Uma bióloga de São Paulo capturou a imaginação da internet ao unir sua experiência científica a uma persona fantástica, criando uma sensação viral que destaca a interseção entre educação marinha e entretenimento. Maria Eduarda Costa Pereira, 26 anos, vem atuando como sereia no aquário AcquaMundo em Guarujá desde 2019, papel que começou durante seu estágio em manejo animal e desde então evoluiu para uma carreira em tempo integral. Seus vídeos, frequentemente mostrando-a interagindo graciosamente com tubarões e outras vidas marinhas, acumularam coletivamente mais de 14 milhões de visualizações em plataformas de mídia social, tornando-a uma estrela online improvável.

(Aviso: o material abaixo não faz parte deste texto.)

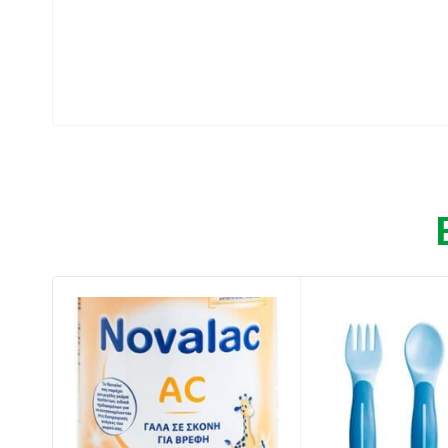
Οδηγίες χρήσης:
Κατάλληλο από 1 έτους.
Συστατικά:
56% περιεκτικότητα σε φρούτα και 34% σ
Χωρίς προσθήκη ζάχαρης, περιέχει μόνο τ
Χωρίς προσθήκη αρωμάτων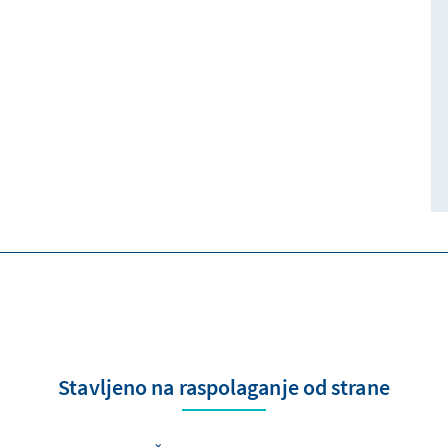
Stavljeno na raspolaganje od strane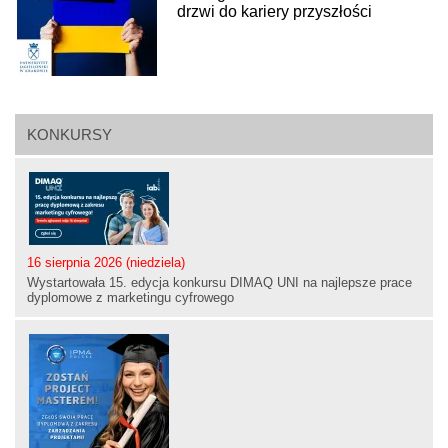
drzwi do kariery przyszłości
KONKURSY
16 sierpnia 2026 (niedziela)
Wystartowała 15. edycja konkursu DIMAQ UNI na najlepsze prace
dyplomowe z marketingu cyfrowego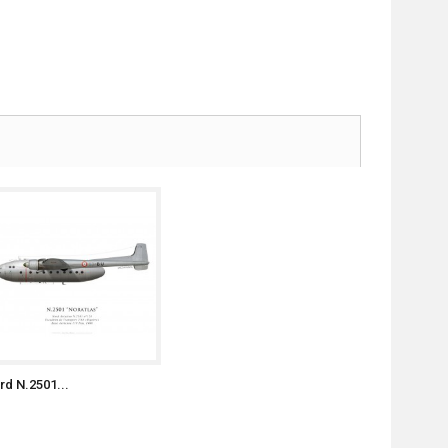
rd N.2501...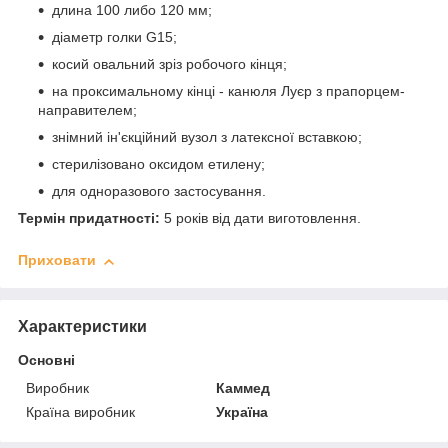
длина 100 либо 120 мм;
діаметр голки G15;
косий овальний зріз робочого кінця;
на проксимальному кінці - канюля Луєр з прапорцем-
направителем;
знімний ін'єкційний вузол з латексної вставкою;
стерилізовано оксидом етилену;
для одноразового застосування.
Термін придатності:
5 років від дати виготовлення.
Приховати
Характеристики
Основні
Виробник
Каммед
Країна виробник
Україна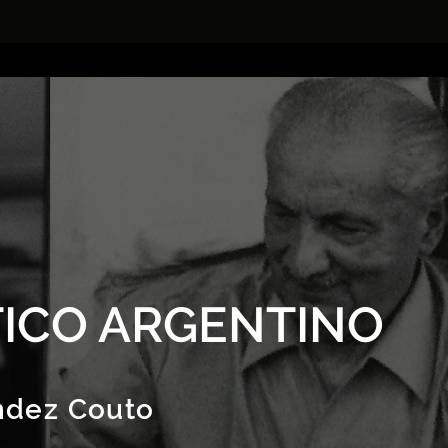
ICO ARGENTINO
ndez Couto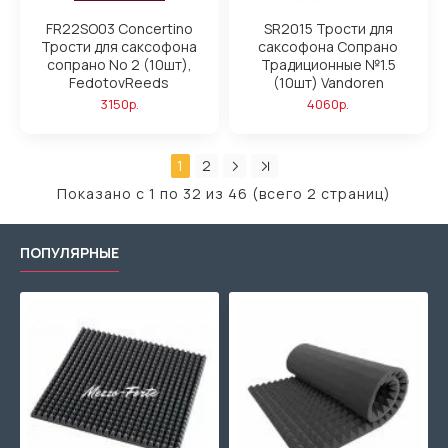
FR22SO03 Concertino
SR2015 Трости для
Трости для саксофона
саксофона Сопрано
сопрано No 2 (10шт),
Традиционные №1.5
FedotovReeds
(10шт) Vandoren
3150р.
4060р.
1
2
Показано с 1 по 32 из 46 (всего 2 страниц)
ПОПУЛЯРНЫЕ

A jornada de bióloga a performer sereia começou quando Maria Eduarda, inspirada por shows de sereias que vira em outros lugares, propôs a ideia a seus supervisores no aquário. A oportunidade surgiu durante uma festa de aniversário infantil no local, e a recepção positiva foi imediata. "Nós nunca paramos [de performar] depois disso", relatou, observando que os shows rapidamente se tornaram uma atração principal. Esse sucesso permitiu que ela expandisse sua persona de sereia para além do aquário, atuando em eventos infantis e até ações institucionais, demonstrando o amplo apelo de sua combinação única de educação e espetáculo.
A conexão de Maria Eduarda com o oceano é profunda, enraizada em uma infância repleta de natureza e fascinação por filmes de sereias que a fizeram sonhar em ter uma cauda colorida. Hoje, no entanto, sua maior satisfação vem de testemunhar a alegria que suas performances trazem ao público jovem. "É incrível, completamente diferente receber o carinho das crianças", compartilhou, enfatizando a recompensa emocional que complementa as demandas físicas de seu trabalho. Esse foco em engajar crianças alinha-se com uma tendência mais ampla na educação marinha, onde experiências imersivas são cada vez mais usadas para fomentar uma conexão com ambientes aquáticos.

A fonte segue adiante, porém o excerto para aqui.